An article in the January 26th edition of the Cleveland Plain Dealer once again re-iterates what those who have been following the Ohio Academic Cliff saga already know:
A) The tests and corresponding accountability measures are about to get much tougher, and
B) Results are going to plummet across the State of Ohio
Ohio's low cut scores to achieve a 'proficient' rating on the accountability tests have created a false sense of student performance for consumers of report card data (i..e. educators and parents).
When the shock of the new system takes place, the knee jerk reaction will be to blame teachers and the institution of schools for the performance woes.
What will count is how educators react to this criticism. Planning right now for how to respond, as well as embracing educational practices that leverage student engagement, will help in equipping to survive this day of academic reckoning.
When your car goes into a skid, you know that you should steer in the opposite direction. However, knowing is one thing. Actually doing this when the moment happens in much tougher.
The same will be true when the new tests and accountability system come online. We know that creating authentic, engaging experiences in the classroom (ones where students have multiple options and pathways for demonstrating mastery) will best position students to perform at high levels on whatever accountability test they take (what I like to refer to as teaching in spite of the accountability system).
The difficulty is that while we know this, the firestorm of criticism that will rain down from the sky on schools will make educators want to turn the steering wheel in the wrong direction (i.e. more test prep, more drill and kill, more whole class standardization, more 'experiences' designed to mirror the 'tests' that drain the life out of education.)

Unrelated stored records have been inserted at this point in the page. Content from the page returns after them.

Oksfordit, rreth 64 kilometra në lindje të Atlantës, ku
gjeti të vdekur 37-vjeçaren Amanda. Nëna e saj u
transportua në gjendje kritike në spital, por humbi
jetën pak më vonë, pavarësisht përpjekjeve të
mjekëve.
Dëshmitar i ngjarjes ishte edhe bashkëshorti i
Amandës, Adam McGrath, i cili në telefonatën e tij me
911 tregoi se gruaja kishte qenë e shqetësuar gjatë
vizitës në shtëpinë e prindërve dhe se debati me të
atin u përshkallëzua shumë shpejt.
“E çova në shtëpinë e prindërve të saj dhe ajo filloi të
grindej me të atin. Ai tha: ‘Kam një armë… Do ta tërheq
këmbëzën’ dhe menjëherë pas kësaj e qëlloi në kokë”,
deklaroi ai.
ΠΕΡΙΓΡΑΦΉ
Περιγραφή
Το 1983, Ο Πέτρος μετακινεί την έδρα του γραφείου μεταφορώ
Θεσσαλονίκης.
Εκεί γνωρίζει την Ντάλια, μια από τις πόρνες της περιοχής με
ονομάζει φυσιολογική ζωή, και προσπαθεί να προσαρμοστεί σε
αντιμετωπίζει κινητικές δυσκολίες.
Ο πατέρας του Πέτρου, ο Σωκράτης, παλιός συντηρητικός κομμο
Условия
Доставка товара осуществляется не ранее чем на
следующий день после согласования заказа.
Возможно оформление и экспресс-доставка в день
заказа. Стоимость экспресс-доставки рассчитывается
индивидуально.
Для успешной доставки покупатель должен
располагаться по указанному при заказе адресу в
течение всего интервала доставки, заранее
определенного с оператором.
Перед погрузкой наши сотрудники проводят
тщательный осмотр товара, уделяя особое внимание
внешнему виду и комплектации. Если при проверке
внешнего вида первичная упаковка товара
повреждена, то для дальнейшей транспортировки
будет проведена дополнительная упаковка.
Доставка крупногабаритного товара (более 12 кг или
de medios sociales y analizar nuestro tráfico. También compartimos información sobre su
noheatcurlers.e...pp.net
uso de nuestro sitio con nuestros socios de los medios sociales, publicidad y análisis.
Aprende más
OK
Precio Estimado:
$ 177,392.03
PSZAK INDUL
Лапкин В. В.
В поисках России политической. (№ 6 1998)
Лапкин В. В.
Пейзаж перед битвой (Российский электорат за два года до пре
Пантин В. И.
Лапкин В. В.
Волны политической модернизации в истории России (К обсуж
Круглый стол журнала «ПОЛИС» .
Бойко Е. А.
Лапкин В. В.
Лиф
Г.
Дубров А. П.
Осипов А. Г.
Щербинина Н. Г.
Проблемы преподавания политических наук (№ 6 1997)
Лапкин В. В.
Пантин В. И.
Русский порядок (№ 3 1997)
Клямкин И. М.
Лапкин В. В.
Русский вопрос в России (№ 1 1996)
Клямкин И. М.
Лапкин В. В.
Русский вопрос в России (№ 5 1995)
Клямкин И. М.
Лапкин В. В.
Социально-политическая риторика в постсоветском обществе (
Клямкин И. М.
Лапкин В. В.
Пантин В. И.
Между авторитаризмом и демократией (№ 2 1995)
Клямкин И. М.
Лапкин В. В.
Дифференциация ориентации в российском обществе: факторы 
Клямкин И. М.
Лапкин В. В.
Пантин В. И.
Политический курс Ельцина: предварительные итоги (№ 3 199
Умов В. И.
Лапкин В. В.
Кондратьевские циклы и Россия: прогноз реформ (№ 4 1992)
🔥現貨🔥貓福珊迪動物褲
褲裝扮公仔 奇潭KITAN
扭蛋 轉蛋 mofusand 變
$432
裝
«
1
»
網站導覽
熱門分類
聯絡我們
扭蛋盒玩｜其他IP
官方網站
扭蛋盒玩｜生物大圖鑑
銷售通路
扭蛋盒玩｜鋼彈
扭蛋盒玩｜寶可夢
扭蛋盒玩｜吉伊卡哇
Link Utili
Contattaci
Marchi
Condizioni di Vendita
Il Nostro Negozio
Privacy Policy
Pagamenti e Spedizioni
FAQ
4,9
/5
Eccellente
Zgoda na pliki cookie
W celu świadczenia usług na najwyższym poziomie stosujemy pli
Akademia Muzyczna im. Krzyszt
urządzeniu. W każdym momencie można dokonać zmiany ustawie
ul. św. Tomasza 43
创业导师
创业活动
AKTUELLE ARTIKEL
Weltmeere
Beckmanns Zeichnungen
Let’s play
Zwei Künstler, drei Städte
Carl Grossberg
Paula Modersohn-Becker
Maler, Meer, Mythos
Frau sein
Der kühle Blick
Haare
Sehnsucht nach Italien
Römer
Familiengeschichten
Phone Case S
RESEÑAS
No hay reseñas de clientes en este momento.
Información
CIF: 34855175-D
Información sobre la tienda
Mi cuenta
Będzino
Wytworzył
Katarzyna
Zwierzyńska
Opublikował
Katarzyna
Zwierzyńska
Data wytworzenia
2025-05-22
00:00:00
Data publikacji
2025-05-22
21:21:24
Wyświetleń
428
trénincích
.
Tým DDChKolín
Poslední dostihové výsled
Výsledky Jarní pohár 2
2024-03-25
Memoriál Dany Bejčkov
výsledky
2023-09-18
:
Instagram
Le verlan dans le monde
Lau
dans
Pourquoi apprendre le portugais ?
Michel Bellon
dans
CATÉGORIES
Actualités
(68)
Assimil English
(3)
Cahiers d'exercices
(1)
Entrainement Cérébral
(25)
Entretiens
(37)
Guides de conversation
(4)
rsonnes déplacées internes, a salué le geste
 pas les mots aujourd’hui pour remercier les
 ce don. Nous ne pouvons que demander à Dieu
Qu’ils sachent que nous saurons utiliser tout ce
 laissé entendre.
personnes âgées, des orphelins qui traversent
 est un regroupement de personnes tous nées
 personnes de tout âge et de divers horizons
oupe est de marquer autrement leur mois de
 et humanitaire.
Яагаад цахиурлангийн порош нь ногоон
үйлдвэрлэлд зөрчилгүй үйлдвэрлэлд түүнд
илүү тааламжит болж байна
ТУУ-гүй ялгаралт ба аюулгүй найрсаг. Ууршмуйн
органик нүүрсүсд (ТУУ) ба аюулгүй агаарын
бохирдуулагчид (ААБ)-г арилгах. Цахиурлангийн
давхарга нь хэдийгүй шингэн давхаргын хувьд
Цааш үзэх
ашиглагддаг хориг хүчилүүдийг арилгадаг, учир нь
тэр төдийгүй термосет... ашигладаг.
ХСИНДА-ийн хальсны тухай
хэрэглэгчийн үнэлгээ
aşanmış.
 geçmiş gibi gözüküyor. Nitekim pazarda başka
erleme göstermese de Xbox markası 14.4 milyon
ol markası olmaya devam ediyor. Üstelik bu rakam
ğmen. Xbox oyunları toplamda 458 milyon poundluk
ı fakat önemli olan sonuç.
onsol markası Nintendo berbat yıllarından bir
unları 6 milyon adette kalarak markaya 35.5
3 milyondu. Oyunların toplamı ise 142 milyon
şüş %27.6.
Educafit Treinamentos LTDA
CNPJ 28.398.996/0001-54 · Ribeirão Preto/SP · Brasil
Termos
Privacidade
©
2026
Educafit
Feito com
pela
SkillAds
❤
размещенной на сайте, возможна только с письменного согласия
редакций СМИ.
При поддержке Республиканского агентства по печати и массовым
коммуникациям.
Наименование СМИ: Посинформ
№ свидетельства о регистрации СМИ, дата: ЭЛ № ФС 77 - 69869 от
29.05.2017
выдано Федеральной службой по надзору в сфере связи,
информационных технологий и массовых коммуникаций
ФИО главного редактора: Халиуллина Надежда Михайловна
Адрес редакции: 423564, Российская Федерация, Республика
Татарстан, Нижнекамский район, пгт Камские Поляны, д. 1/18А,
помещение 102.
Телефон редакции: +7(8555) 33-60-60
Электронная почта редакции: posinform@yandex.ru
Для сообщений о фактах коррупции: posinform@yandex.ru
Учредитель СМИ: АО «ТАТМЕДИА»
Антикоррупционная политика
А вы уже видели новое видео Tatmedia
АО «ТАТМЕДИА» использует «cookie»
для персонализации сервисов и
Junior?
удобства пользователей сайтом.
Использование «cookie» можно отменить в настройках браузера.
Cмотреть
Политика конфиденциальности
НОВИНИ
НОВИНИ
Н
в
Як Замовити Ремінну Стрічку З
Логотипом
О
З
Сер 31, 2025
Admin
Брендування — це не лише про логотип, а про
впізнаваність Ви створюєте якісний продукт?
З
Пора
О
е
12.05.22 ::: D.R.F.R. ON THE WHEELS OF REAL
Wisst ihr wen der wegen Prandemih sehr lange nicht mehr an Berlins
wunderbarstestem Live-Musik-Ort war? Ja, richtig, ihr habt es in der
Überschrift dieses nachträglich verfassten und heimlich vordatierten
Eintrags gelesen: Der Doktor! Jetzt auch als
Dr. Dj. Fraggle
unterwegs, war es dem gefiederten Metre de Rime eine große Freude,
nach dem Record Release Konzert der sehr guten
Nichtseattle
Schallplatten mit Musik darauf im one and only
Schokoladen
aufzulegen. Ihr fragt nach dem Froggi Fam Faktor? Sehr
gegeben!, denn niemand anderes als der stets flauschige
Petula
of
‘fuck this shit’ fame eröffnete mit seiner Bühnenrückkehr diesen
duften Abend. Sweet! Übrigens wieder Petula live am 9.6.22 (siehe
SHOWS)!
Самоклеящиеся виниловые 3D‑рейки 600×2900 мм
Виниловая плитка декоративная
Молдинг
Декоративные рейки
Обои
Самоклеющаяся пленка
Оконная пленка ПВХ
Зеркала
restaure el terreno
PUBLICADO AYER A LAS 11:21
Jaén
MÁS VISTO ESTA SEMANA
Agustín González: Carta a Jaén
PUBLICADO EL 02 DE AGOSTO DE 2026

The good news is that we know what is coming, and we have time to prepare for our response. Teaching 'in spite of' and not doubling down on the flawed test prep strategy of the past twenty years will take immense professional courage.
Keep this in mind as you ponder these two options: As choice in education becomes more of a reality every day, students will increasingly have options as to where they want to spend their educational time. Given the choice between a classroom where prepping for the test is the focus or engaging in authentic activities is the focus, which do you think they'll choose?
At the end of the day it is always about so much more than test scores.
Don't let the current accountability climate prevent you from teaching in ways that will allow your students to flourish in an economic climate that demands creative thinkers who are capable of producing original, creative content in the post-industrial world.